Friday, May 22, 2009
groundhoggery
The last thing I wanted to do was write a bunch of entries about my job in this blog. But if the point is to document our experiences in New York...well…this qualifies as an experience. I have to write this down so I know I’m not exaggerating when I yammer about this as an ornery old man.
I’ve been working on a pitch for about a month now. Now, for those of you who know what that means, let me just say…even for a pitch, this one’s out of control.
And for those of you who don’t know what that means, here it is in a nutshell.
A pitch means that your agency is trying to woo a big, giant company into giving you bags of money to make commercials and websites and print ads and crap that inspired someone to invent TiVo.
This usually means you work long days and a few late nights and a couple weekends to fill a room with hastily photoshopped ideas.

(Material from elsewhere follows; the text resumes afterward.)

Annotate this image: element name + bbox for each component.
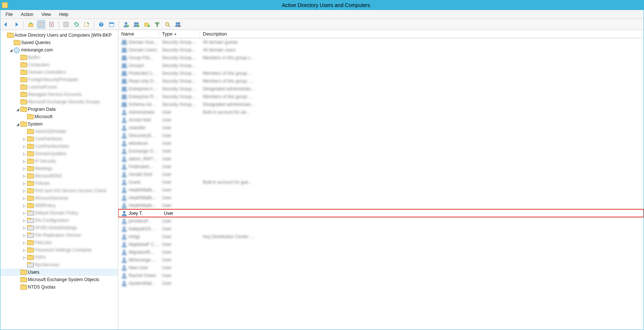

Then the agency picks the best ideas, and parades them around the room for a bored client checking sports scores on his Blackberry. With any luck, the client will declare your agency the belle of the ball, and your agency will walk out of the pitch 100 million dollars richer.
This, however, is not how things are going right now.
I’ve worked every day of the calendar Since April 27th. That’s 26 straight days of deadlines, since my creative director has been demanding check-ins at least once a day, sometimes twice. “Need to see where you are,” the emails say. Typically, I’ve been lucky to get home at 10. Usually it’s more like 12 or 1 a.m.
Weekends are worse. It’s never a question of whether you’re going to be here…just how long. I usually end up working 16-17 straight hours, since there are no meetings to fall asleep in. I've canceled two trips in this time (one wedding in Chicago, one weekend trip to Montauk with the missus and the mutt) incurring $475 in cancellation fees (yes I'm going to expense them, but still). Crissy has taken it in stride. I've been less gracious. At first I thought I was losing my mind. Then I lost my mind. Now I’m just numb.
Now, you may be thinking, there’s just no way a person can come up with new ideas for shoes, or cars, or SQL Server 2008 R2’s for a month straight, 100 hours a week, and create anything halfway decent. Well, you’d be right. But, as it turns out, that’s why there are teams in advertising. When one zombie goes down, the other one can poke him with a stick.
Anyway, I started documenting my playoff-beard on day 22, after about a week’s worth of growth. The pitch is a week from today. Stay tuned to see if I survive till then.
Subscribe to:
Post Comments (Atom)
2 comments:
i like your bangs
Whoah...I mean...whoah. I would have complained myself to death on day two.